Today I attended the funeral of a man I had come to know over the years from occasional encounters related to my professional capacity — but no, he was not a patient. I was going to write that I knew him ‘slightly’ but this wouldn’t be true. Though our meetings were few they were sufficient to impart to me the substantial resonance of a deeply kind and humble man, devoted genuinely to his family. During the vax apartheid here in Wellington I literally ran into him after I exited a washroom connected to a cafe that allowed me access despite not having been jabbed, and I then learned to my delight that he was one of our own.
Several months ago I had the privilege of being hosted by him and his lovely family at their home. We talked of this and that, of his emigration from a foreign land many years ago to New Zealand, of his ties by language to another world in his bones.

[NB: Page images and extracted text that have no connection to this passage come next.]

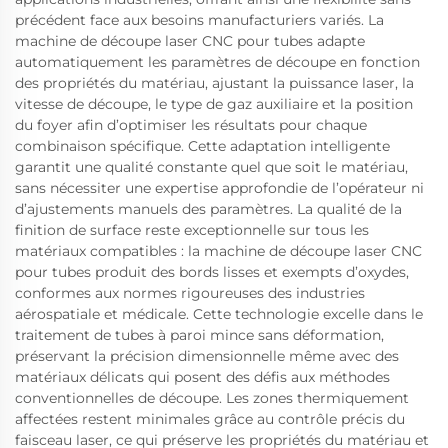
précédent face aux besoins manufacturiers variés. La
machine de découpe laser CNC pour tubes adapte
automatiquement les paramètres de découpe en fonction
des propriétés du matériau, ajustant la puissance laser, la
vitesse de découpe, le type de gaz auxiliaire et la position
du foyer afin d’optimiser les résultats pour chaque
combinaison spécifique. Cette adaptation intelligente
garantit une qualité constante quel que soit le matériau,
sans nécessiter une expertise approfondie de l’opérateur ni
d’ajustements manuels des paramètres. La qualité de la
finition de surface reste exceptionnelle sur tous les
matériaux compatibles : la machine de découpe laser CNC
pour tubes produit des bords lisses et exempts d’oxydes,
conformes aux normes rigoureuses des industries
aérospatiale et médicale. Cette technologie excelle dans le
traitement de tubes à paroi mince sans déformation,
préservant la précision dimensionnelle même avec des
matériaux délicats qui posent des défis aux méthodes
conventionnelles de découpe. Les zones thermiquement
affectées restent minimales grâce au contrôle précis du
faisceau laser, ce qui préserve les propriétés du matériau et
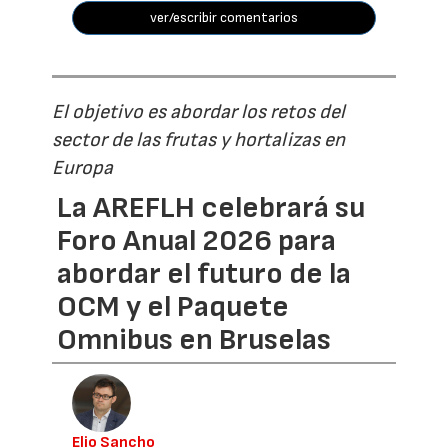
ver/escribir comentarios
El objetivo es abordar los retos del
sector de las frutas y hortalizas en
Europa
La AREFLH celebrará su
Foro Anual 2026 para
abordar el futuro de la
OCM y el Paquete
Omnibus en Bruselas
Elio Sancho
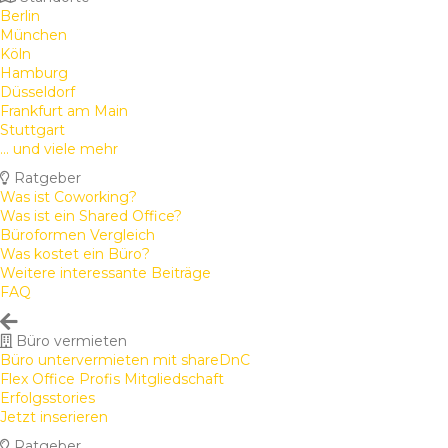
Berlin
München
Köln
Hamburg
Düsseldorf
Frankfurt am Main
Stuttgart
... und viele mehr
Ratgeber
Was ist Coworking?
Was ist ein Shared Office?
Büroformen Vergleich
Was kostet ein Büro?
Weitere interessante Beiträge
FAQ
Büro vermieten
Büro untervermieten mit shareDnC
Flex Office Profis Mitgliedschaft
Erfolgsstories
Jetzt inserieren
Ratgeber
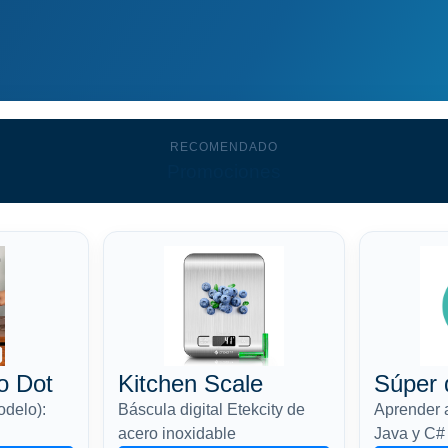
RECOMENDADO
Promociones
o Dot
Kitchen Scale
Súper 
odelo):
Báscula digital Etekcity de
Aprender 
acero inoxidable
Java y C#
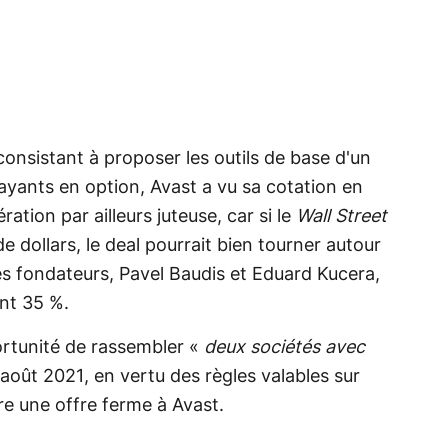
consistant à proposer les outils de base d'un
payants en option, Avast a vu sa cotation en
tion par ailleurs juteuse, car si le
Wall Street
de dollars, le deal pourrait bien tourner autour
es fondateurs, Pavel Baudis et Eduard Kucera,
nt 35 %.
ortunité de rassembler «
deux sociétés avec
1 août 2021, en vertu des règles valables sur
re une offre ferme à Avast.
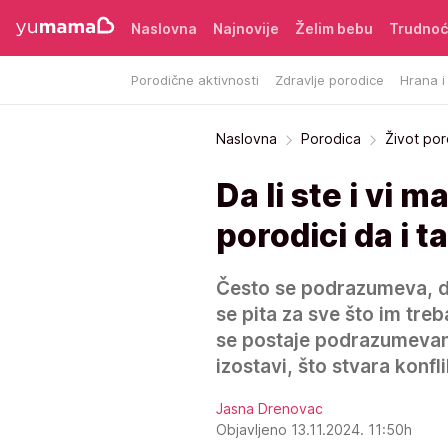
Naslovna
Najnovije
Želim bebu
Trudno
Porodične aktivnosti
Zdravlje porodice
Hrana i
Naslovna
Porodica
Život po
Da li ste i vi 
porodici da i 
Često se podrazumeva, da
se pita za sve što im treb
se postaje podrazumevani r
izostavi, što stvara konfli
Jasna Drenovac
Objavljeno 13.11.2024. 11:50h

At the Orthodox Christian church today, where the funeral ceremony was held, icons of the saints and of Christ, the anointed, lined the walls. I gazed at the mourners, I offered my condolences to the survivors, I listened as the prayers were recited, song-like, and breathed in the incense wafted from a thurible by the priest over the deceased, and over us. A necessary coming together, a beautiful one.
As I made my way out of the church to await the transportation of the coffin to the hearse, and thence to the cemetery , I spotted another image on a wall near the entrance, an icon of a very different kind.

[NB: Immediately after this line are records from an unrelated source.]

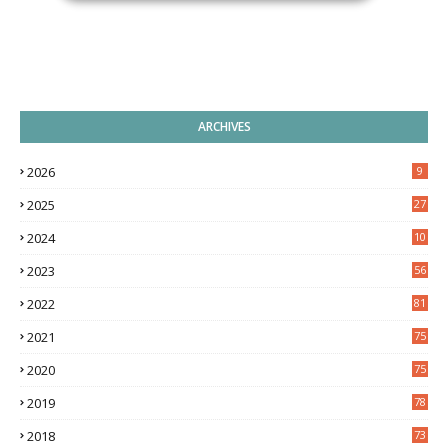
ARCHIVES
2026
9
2025
27
2024
10
9
2023
56
2022
81
2021
75
2020
75
2019
78
2018
73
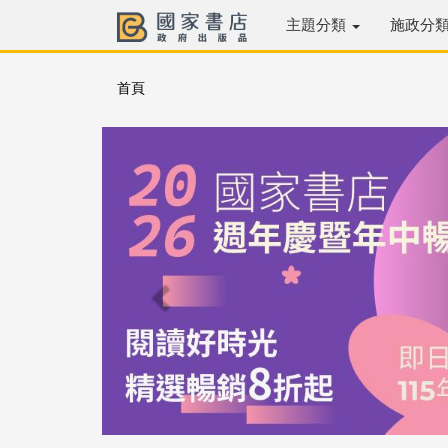
主題分類
施政分
首頁
Previous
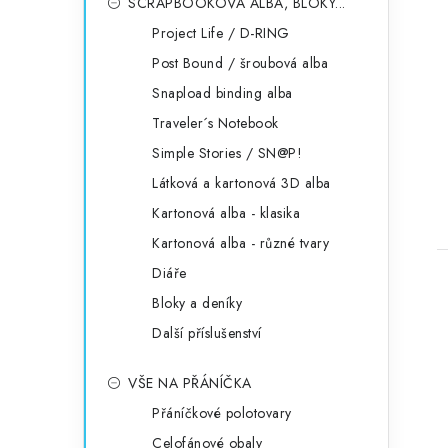
SCRAPBOOKOVÁ ALBA, BLOKY...
Project Life / D-RING
Post Bound / šroubová alba
Snapload binding alba
Traveler´s Notebook
Simple Stories / SN@P!
Látková a kartonová 3D alba
Kartonová alba - klasika
Kartonová alba - různé tvary
Diáře
Bloky a deníky
Další příslušenství
VŠE NA PŘÁNÍČKA
Přáníčkové polotovary
Celofánové obaly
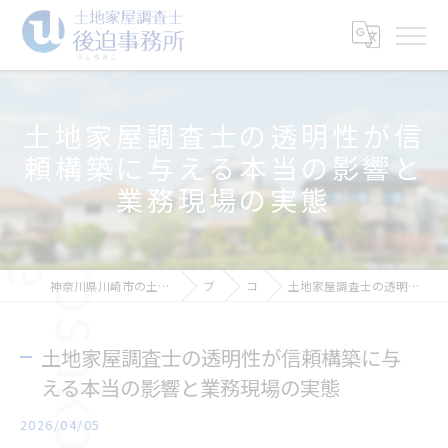
土地家屋調査士の透明性が信
頼構築に与える本当の影響と
業務現場の実態
神奈川県川崎市の土地家屋調査士なら土地家屋調査士後迫事務所
ブログ
コラム
土地家屋調査士の透明性が信頼構築に与える本当の影響と業務現場の実態
土地家屋調査士の透明性が信頼構築に与
える本当の影響と業務現場の実態
2026/04/05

The familiar and garish yellow-and-black color scheme gave it away as a government creation: an official covid-19 poster advising us to cough or sneeze into our elbows. I thought of the time a few years ago when these posters, so similar to hazard warnings for radioactivity, were inescapable. They told us to unite by staying apart, to mask up, to get jabbed, to isolate … They were everywhere, even painted onto the sidewalks to make sure we kept our distances. Today, in church, there was thankfully only this one relic.

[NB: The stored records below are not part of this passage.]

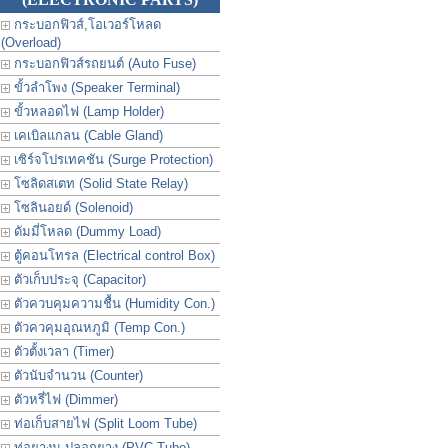
กระบอกฟิวส์,โอเวอร์โหลด
(Overload)
กระบอกฟิวส์รถยนต์ (Auto Fuse)
ขั้วลำโพง (Speaker Terminal)
ขั้วหลอดไฟ (Lamp Holder)
เคเบิลแกลน (Cable Gland)
เซิร์จโปรเทคชัน (Surge Protection)
โซลิดสเตท (Solid State Relay)
โซลินอยด์ (Solenoid)
ดัมมี่โหลด (Dummy Load)
ตู้คอนโทรล (Electrical control Box)
ตัวเก็บประจุ (Capacitor)
ตัวควบคุมความชื้น (Humidity Con.)
ตัวควคุมอุณหภูมิ (Temp Con.)
ตัวตั้งเวลา (Timer)
ตัวนับจำนวน (Counter)
ตัวหรี่ไฟ (Dimmer)
ท่อเก็บสายไฟ (Split Loom Tube)
ท่อยางม ปลอกยาง (PVC Tube)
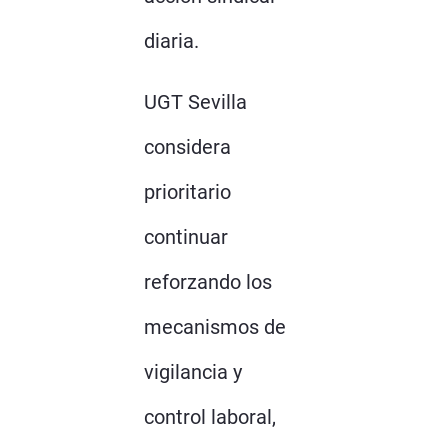
diaria.
UGT Sevilla
considera
prioritario
continuar
reforzando los
mecanismos de
vigilancia y
control laboral,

And then, in the aftermath of this poignant ceremony honoring a decent man, beloved of his family and friends, I thought of the time when we would have been forbidden from gathering to mark his passing.
And why? Was it really because the virus was deadly? Well, ask Dr. Varma on his way to an underground assembly of unmasked and unclothed people, how deadly he truly thought it was.
I reflected on the abomination of depriving us of one of life’s most significant moments: grieving, keening, honoring and celebrating the passing of one who has been dear. Where did the grief go then?
I reflected upon the brutal and unnecessary suffering caused by meretricious impositions of arrogant, heedless, boastful people at the helm of our governments, none of whom could countenance any views in opposition to their fiats.
And even now, despite the ever-clearer exposure of the deceptions and hypocrisies, they’ll never admit that they were wrong.
Humility is not much more or less than knowing one cannot know everything. Unfashionable it may be — but how essential and refreshing.
Emanuel E. Garcia, M.D.
September 2024
Among so many cruelties of the year of COVID 2020, not allowing people to gather in mourning was one of the cruelest....along with not being allowed to visit our aged parents and others who were alone in elder care facilities (where they were too often cavalierly murdered), the masking and isolation of children from each other and from schools, the forbidding of early treatment, of and the ban on visiting the sick. I think of those of us who were healthy enough not being able to have a lunch with friends or go to church or to the farmers market....but those already vulnerable, the young, the elderly, the sick, the disabled, the depressed...and on and on. How endlessly cruel was that time! We must find the commitment and the reserves to prevent this from ever happening again ~ Ginger
Trials would be good about now. Maybe even cause such behavior to be curbed. Holding one for Jacinda in abstentia would be wonderful for crimes against New Zealand.